LINKING NURSING, PHARMACY, RESPIRATORY THERAPY, AND EPIDEMIOLOGY MODELS IN ENHANCING OUTCOMES AND SHORTENING HOSPITAL STAY IN ELDERLY COMMUNITY-ACQUIRED PNEUMONIA
Abstract
The management of Community-Acquired Pneumonia (CAP) in the elderly (age ≤ 65) is challenged by multi-morbidity, polypharmacy, and high risk of functional decline, leading to extended hospital stays (LOS) and high readmission rates. Traditional, fragmented care models fail to adequately address this complexity.

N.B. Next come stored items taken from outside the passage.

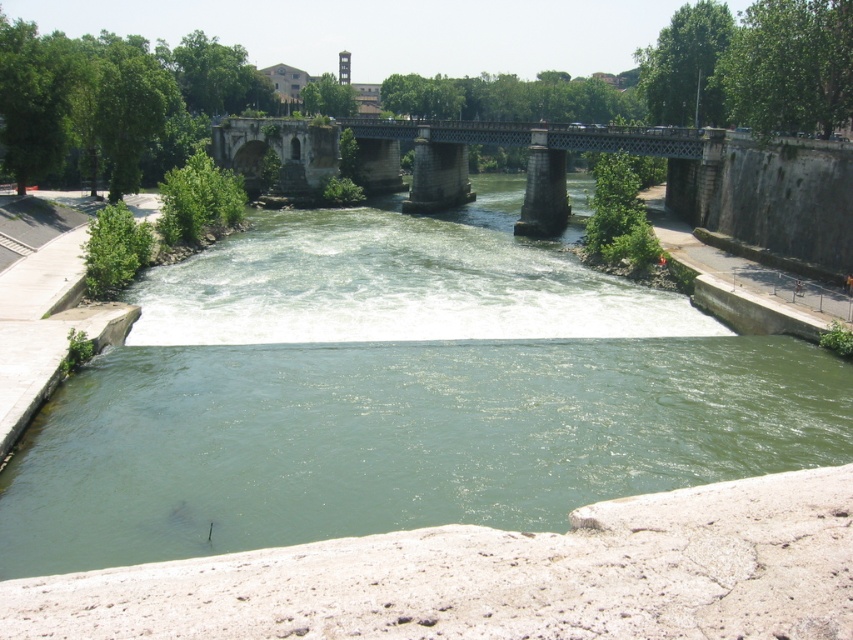 Question: Which point is closer to the camera taking this photo?

Choices:
 (A) 335,262
 (B) 312,163

Answer: (A)

Question: Considering the relative positions of green concrete river at center and stone bridge at center in the image provided, where is green concrete river at center located with respect to stone bridge at center?

Choices:
 (A) above
 (B) below

Answer: (B)

Question: Is green concrete river at center in front of stone bridge at center?

Choices:
 (A) yes
 (B) no

Answer: (A)

Question: Which object is closer to the camera taking this photo?

Choices:
 (A) green concrete river at center
 (B) stone bridge at center

Answer: (A)

Question: Is green concrete river at center thinner than stone bridge at center?

Choices:
 (A) no
 (B) yes

Answer: (B)

Question: Which point is closer to the camera taking this photo?

Choices:
 (A) (107, 406)
 (B) (396, 129)

Answer: (A) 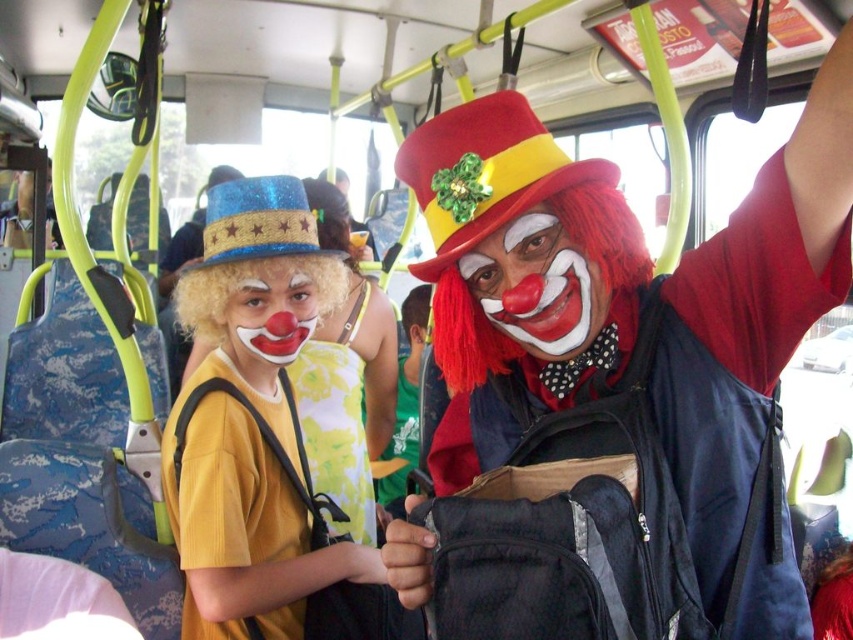 Question: Among these objects, which one is nearest to the camera?

Choices:
 (A) matte clown nose at center
 (B) green jersey at center

Answer: (A)

Question: In this image, where is matte red clown at upper right located relative to yellow floral fabric dress at center?

Choices:
 (A) left
 (B) right

Answer: (B)

Question: Considering the relative positions of matte red clown at upper right and yellow floral fabric dress at center in the image provided, where is matte red clown at upper right located with respect to yellow floral fabric dress at center?

Choices:
 (A) above
 (B) below

Answer: (A)

Question: Is matte yellow shirt at center above matte clown nose at center?

Choices:
 (A) yes
 (B) no

Answer: (B)

Question: Which object is positioned closest to the green jersey at center?

Choices:
 (A) matte yellow shirt at center
 (B) matte clown nose at center
 (C) yellow floral fabric dress at center
 (D) matte clown face at center

Answer: (C)

Question: Which of the following is the closest to the observer?

Choices:
 (A) (404, 452)
 (B) (674, 500)
 (C) (548, 346)
 (D) (254, 179)

Answer: (B) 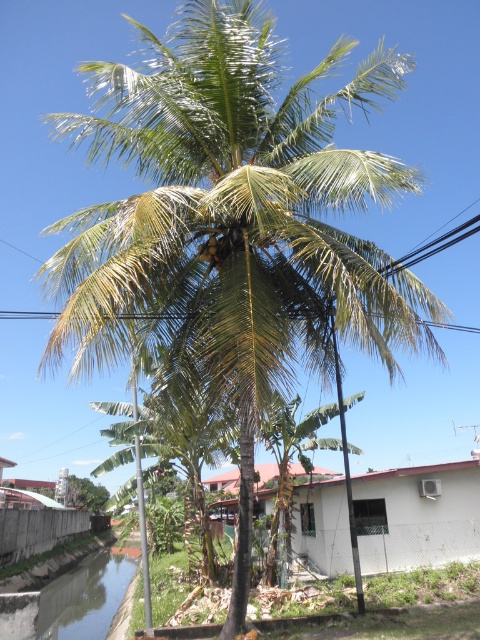 Question: Is green leafy palm tree at center positioned before green leafy coconut at center?

Choices:
 (A) no
 (B) yes

Answer: (B)

Question: Which point is farther from the camera taking this photo?

Choices:
 (A) (276, 401)
 (B) (216, 250)

Answer: (B)

Question: Which object appears closest to the camera in this image?

Choices:
 (A) white matte hut at lower center
 (B) green leafy palm tree at center
 (C) green leafy coconut at center

Answer: (B)

Question: Does white matte hut at lower center appear over green leafy coconut at center?

Choices:
 (A) no
 (B) yes

Answer: (A)

Question: Where is white matte hut at lower center located in relation to green leafy coconut at center in the image?

Choices:
 (A) below
 (B) above

Answer: (A)

Question: Which of the following is the farthest from the observer?

Choices:
 (A) white matte hut at lower center
 (B) green leafy coconut at center
 (C) green leafy palm tree at center

Answer: (A) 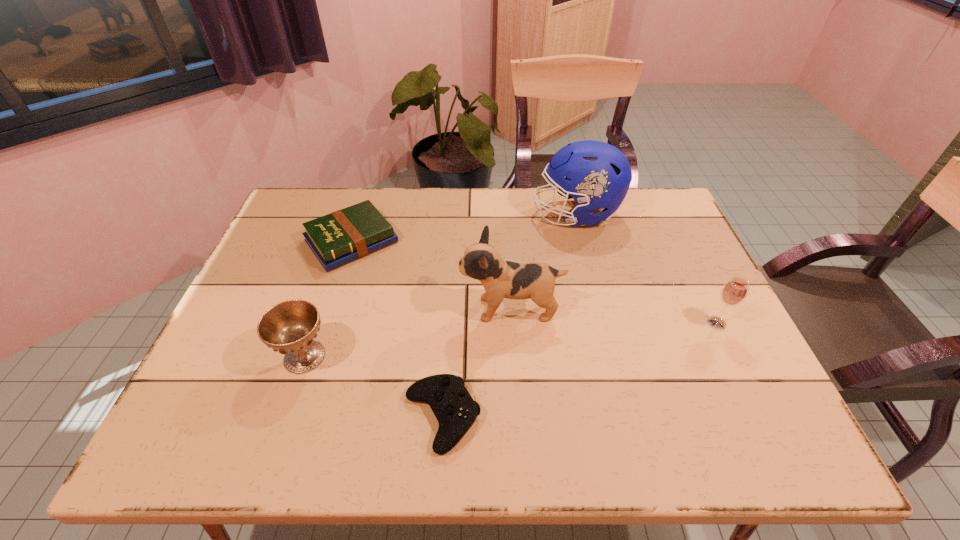 In order to click on chalice that is at the left edge in this screenshot , I will do `click(290, 327)`.

Image resolution: width=960 pixels, height=540 pixels. What are the coordinates of `book located at the left edge` in the screenshot? It's located at point(345,235).

Find the location of a particular element. object that is at the right edge is located at coordinates (734, 292).

Locate an element on the screen. This screenshot has height=540, width=960. object present at the far left corner is located at coordinates click(345, 235).

Where is `vacant area at the far edge`? The width and height of the screenshot is (960, 540). vacant area at the far edge is located at coordinates (525, 224).

In the image, there is a desktop. Where is `vacant area at the near edge`? This screenshot has width=960, height=540. vacant area at the near edge is located at coordinates (660, 436).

The purpose of this paper is to articulate a Unified Interprofessional Pathway (UIP) that strategically links core, evidence-based models from Nursing, Pharmacy, Respiratory Therapy (RT), and Epidemiology to achieve demonstrable enhancements in patient outcomes and significant reductions in LOS. The methodology involves synthesizing the specialized knowledge of these four disciplines into a continuous, synchronized care pathway. Key findings reveal that the integration creates a powerful synergy: Epidemiology informs Pharmacy’s immediate, targeted Antimicrobial Stewardship (AMS) for rapid treatment efficacy; concurrently, Nursing’s functional preservation protocols (ACE models) are coordinated with RT’s pulmonary optimization strategies (weaning protocols) to accelerate physical recovery. This interprofessional synchronization, executed via a Daily Collaborative Huddle, transforms sequential decision-making into parallel goal achievement, proactively removing barriers to discharge. The UIP's operational focus on key milestones—such as time to IV-to-PO conversion (Pharmacy-Nursing) and achievement of independent ambulation (Nursing-RT)—is projected to significantly reduce the mean LOS while maintaining patient safety, as evidenced by low 30-day readmission rates. This model establishes that collaborative linkage across these four disciplines is an imperative standard for optimizing resource utilization and enhancing patient safety in elderly CAP management.